Mas a gente que manda e grita em Lisboa não é também povo? Alguns não gostam de o ser. Julgam-se líderes intocáveis, gente que sabe tudo e não perde tempo, nem a ouvir, nem a pensar. Outros são filhos do povo humilde, laborioso e simples, mas pensam que podiam, no barulho da capital, conquistar fortuna a qualquer preço, depressa e com pouco trabalho. Quando começam a ter o nome nos jornais esquecem a terra e família. Por vezes conseguiram o que almejaram. Alguns deles estão agora no atoleiro. Do povo tem vindo, também, ao longo dos anos, gente grande que não se inebriou e junta, justificadamente, o seu nome aos poucos sábios deste país.
A sabedoria do povo não é a dos livros. É a da vida. Muito mais consistente, porque nascida de uma experiência vivida e sofrida. A força do povo português vem da sua secular educação moral e cristã, está-lhe colada ao coração, sempre foi determinante nos momentos, quer de facilidades, quer de dificuldades. A sementeira pode num ano não ter dado fruto, mas, no momento próprio, volta-se a semear. A esperança comanda a vida e dissipa as desilusões. Quando tem de mudar, muda. E até parte, com igual determinação, mundo fora, sem cortar a ligação às raízes, a que sempre volta a procurar a força e a renovar o sentido que o norteia na vida. O povo tem história que sempre se pode ler. Não nos livros. Na escola da vida aprende e ensina.
É preciso voltar ao povo. Não para o explorar, nem o alienar. Ninguém é seu dono. Voltar ao povo para aprender com ele a descobrir os caminhos do presente e do futuro. Uma aprendizagem que falta a políticos profissionais, a gente da comunicação social, a quantos pensam que o mundo começou agora e que, para trás, é tudo para esquecer.

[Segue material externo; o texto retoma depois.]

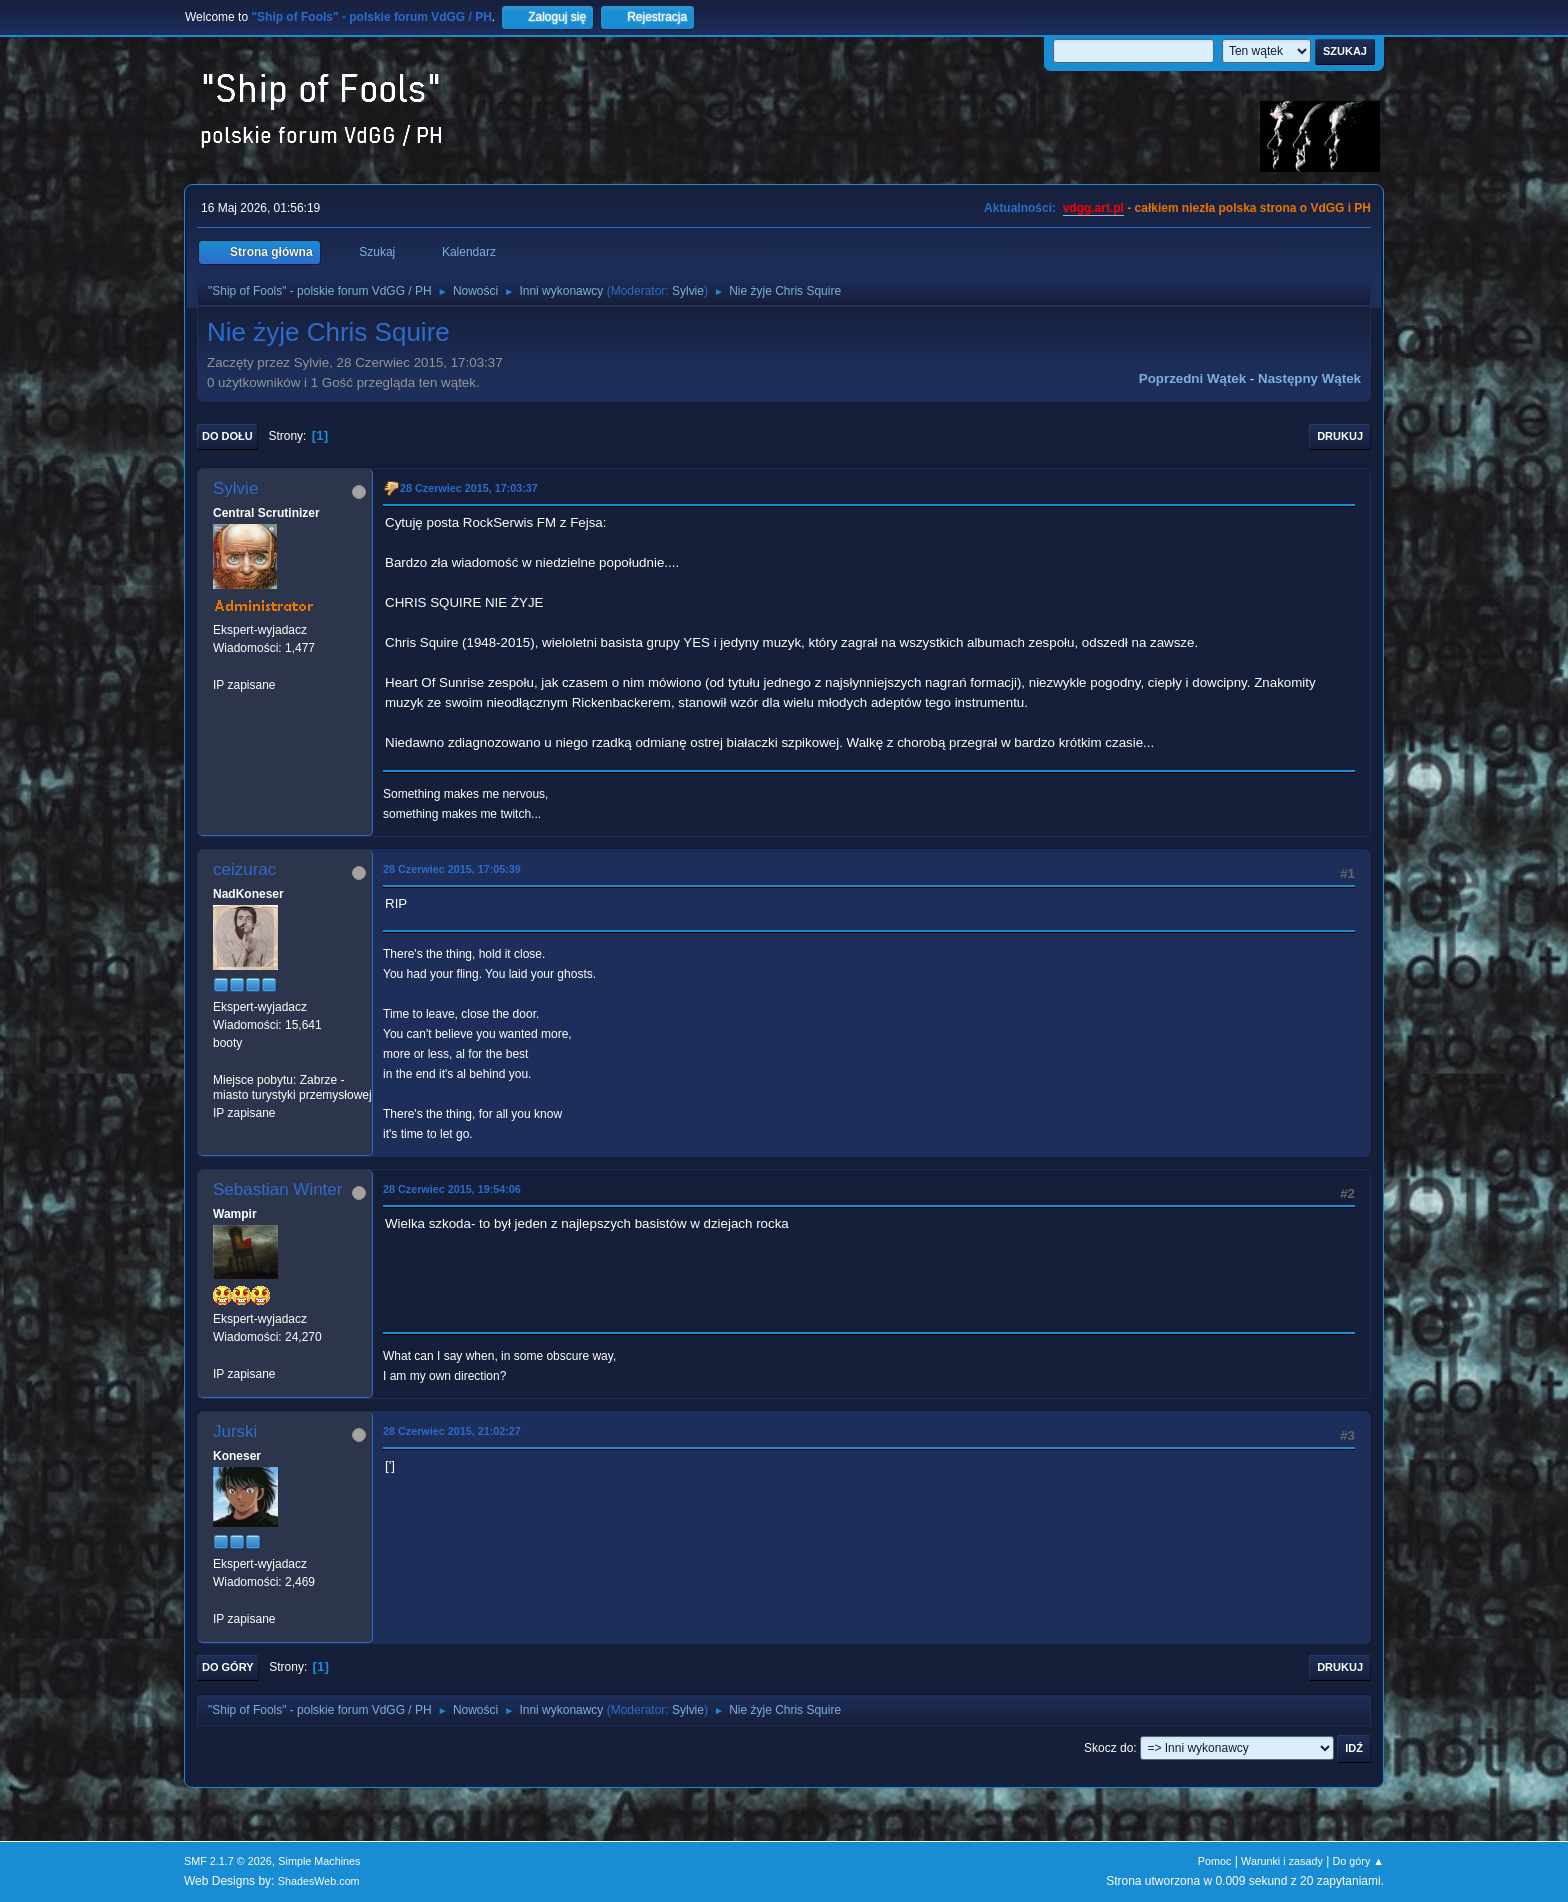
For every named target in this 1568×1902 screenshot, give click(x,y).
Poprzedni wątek (1192, 378)
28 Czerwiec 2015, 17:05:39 (452, 869)
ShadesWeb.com (319, 1881)
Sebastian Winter (277, 1189)
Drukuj (1340, 436)
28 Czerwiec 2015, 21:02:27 (452, 1431)
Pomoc (1215, 1861)
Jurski (235, 1431)
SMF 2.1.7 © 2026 (228, 1861)
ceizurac (244, 869)
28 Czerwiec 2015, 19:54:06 (452, 1189)
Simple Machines (319, 1861)
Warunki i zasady (1282, 1861)
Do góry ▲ (1358, 1861)
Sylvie (688, 291)
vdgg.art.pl (1093, 208)
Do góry (228, 1667)
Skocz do (1108, 1748)
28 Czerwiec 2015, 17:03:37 (469, 488)
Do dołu (227, 436)
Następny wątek (1309, 378)
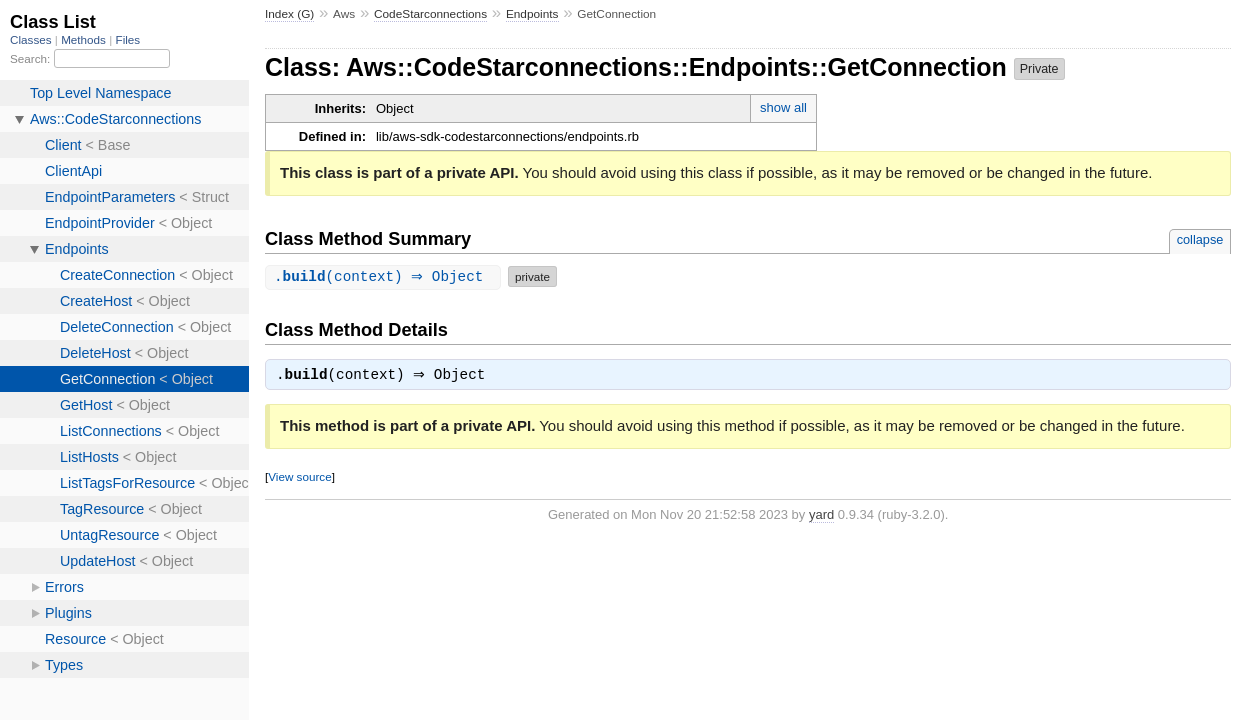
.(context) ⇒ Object (385, 276)
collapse (1200, 239)
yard (821, 516)
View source (299, 478)
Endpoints (532, 14)
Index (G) (289, 14)
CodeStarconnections (430, 14)
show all (783, 107)
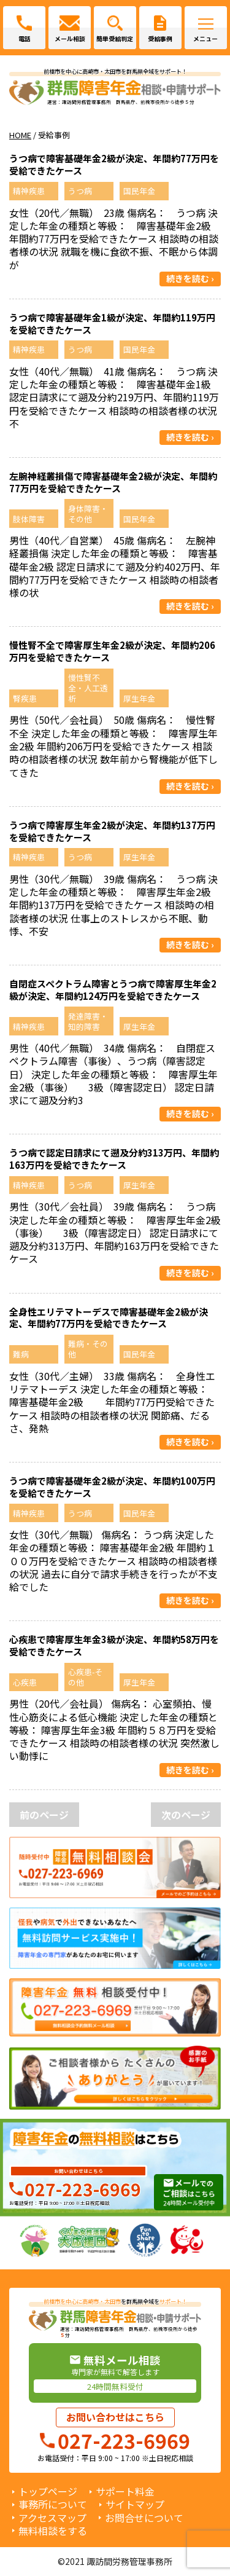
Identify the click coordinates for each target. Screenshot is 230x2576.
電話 (24, 38)
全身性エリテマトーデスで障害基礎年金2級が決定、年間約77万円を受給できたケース (108, 1317)
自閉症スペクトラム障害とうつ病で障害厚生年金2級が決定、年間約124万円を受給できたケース (113, 989)
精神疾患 (29, 191)
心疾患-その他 (85, 1677)
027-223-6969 (83, 2188)
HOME (20, 135)
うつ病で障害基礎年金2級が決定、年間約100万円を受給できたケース (112, 1486)
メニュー (205, 38)
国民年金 (139, 191)
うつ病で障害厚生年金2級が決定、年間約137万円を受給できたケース (112, 831)
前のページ (44, 1814)
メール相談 (70, 38)
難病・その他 (88, 1349)
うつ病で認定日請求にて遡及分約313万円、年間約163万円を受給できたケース (114, 1158)
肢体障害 (29, 519)
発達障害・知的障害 (88, 1021)
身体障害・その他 (88, 514)
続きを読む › (190, 278)
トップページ (47, 2491)
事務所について (52, 2504)
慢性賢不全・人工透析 (88, 688)
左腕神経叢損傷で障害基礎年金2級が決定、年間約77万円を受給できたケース (113, 482)
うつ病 (80, 191)
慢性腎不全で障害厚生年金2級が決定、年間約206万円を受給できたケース (112, 651)
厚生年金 (139, 698)
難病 (21, 1354)
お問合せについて (144, 2517)
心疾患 (25, 1682)
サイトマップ (134, 2504)
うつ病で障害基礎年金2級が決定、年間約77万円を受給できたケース (114, 164)
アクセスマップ (52, 2517)
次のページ (185, 1814)
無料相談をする (52, 2530)
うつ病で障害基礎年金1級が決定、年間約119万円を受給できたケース (112, 323)
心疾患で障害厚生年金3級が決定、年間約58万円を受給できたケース (114, 1645)
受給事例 (160, 38)
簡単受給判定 (114, 38)
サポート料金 (125, 2491)
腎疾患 (25, 698)
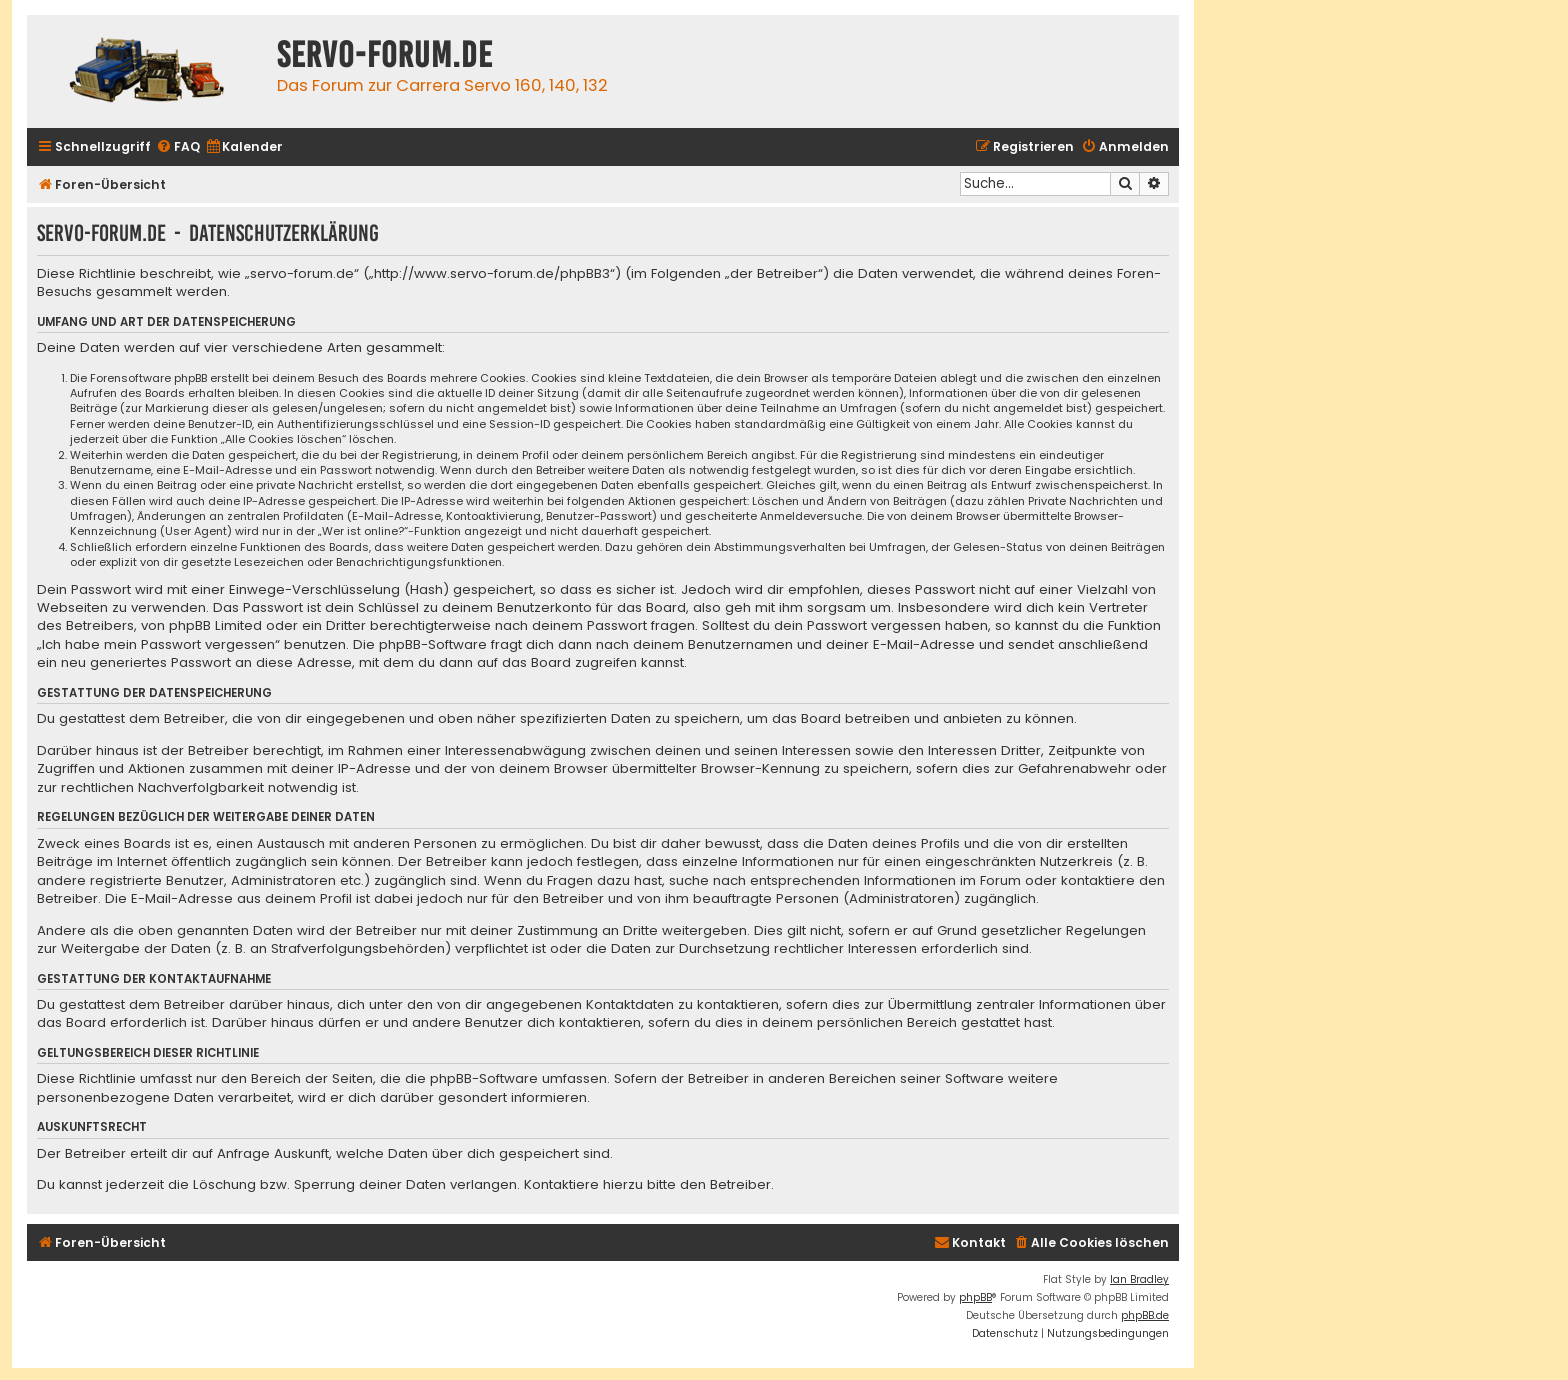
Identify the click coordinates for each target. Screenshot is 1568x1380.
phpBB (975, 1297)
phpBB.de (1145, 1315)
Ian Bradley (1139, 1279)
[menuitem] (178, 147)
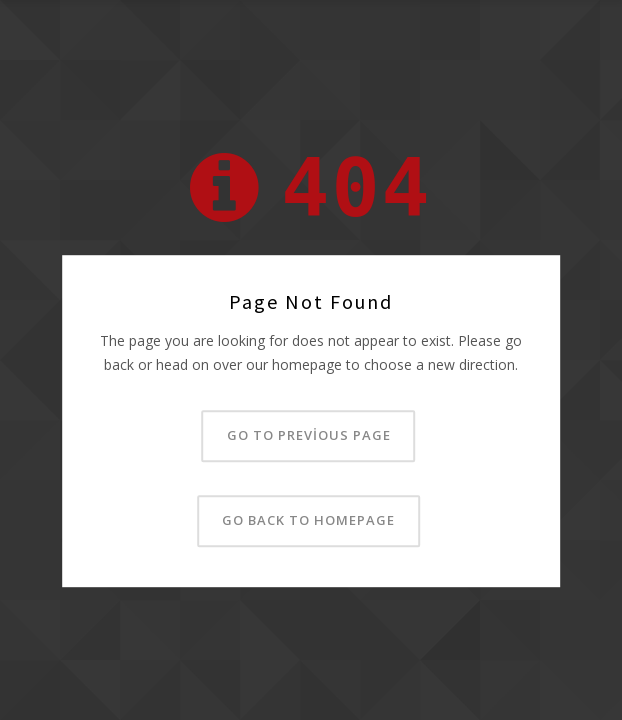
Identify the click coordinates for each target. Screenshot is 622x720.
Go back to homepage (308, 520)
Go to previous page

Uma aprendizagem que falta também a gente da Igreja. Pensa que sabe e ensina, mas acaba por tresler. Sem saber ler a vida, de pouco vale o saber.
A nossa história diz que muito do que o povo é o deve à formação cristã e à apreensão vivencial dos valores humanos e cristãos, que colheu no seio da família, na catequese e na comunidade onde todos se conhecem e partilham. Mas será que este povo ainda existe? Ouçam-no e verão que sim. Dizia-me um rural a quem dei boleia numa estrada íngreme da serra e deixei falar num momento difícil e penoso: “Sabe, senhor, o que vai cá dentro da gente, e que Deus nos deu, ninguém o tira se a gente não quiser”. É isto que faz a força do povo. Uma luz que vai cá dentro e que nunca morre na sua determinação.
As crises económicas um dia passam, porque há gente que não se deixa esmagar. Deixam marcas, provocam lágrimas, geram dores, espezinham direitos, acordam para realidades esquecidas, mas não têm raízes que as tornem eternas. Delas também se aprende. Quem tem horizontes curtos fica aí parado, somando amarguras e críticas. Quem, como o povo são e sábio, nunca deixou de olhar para o alto e para a frente, aprendeu o que significa ter esperança e sabe que nenhum esforço se perde, quando se decide pela vida. Não gasta o que não tem, sabe poupar, guardar e partilhar, gera amigos, aconselha-se nas horas más, confia na Providência, faz por viver de pé na abundância e nas privações. É assim a força do povo. Uma força capaz de ser luz, uma sabedoria caseira para vencer todas as crises.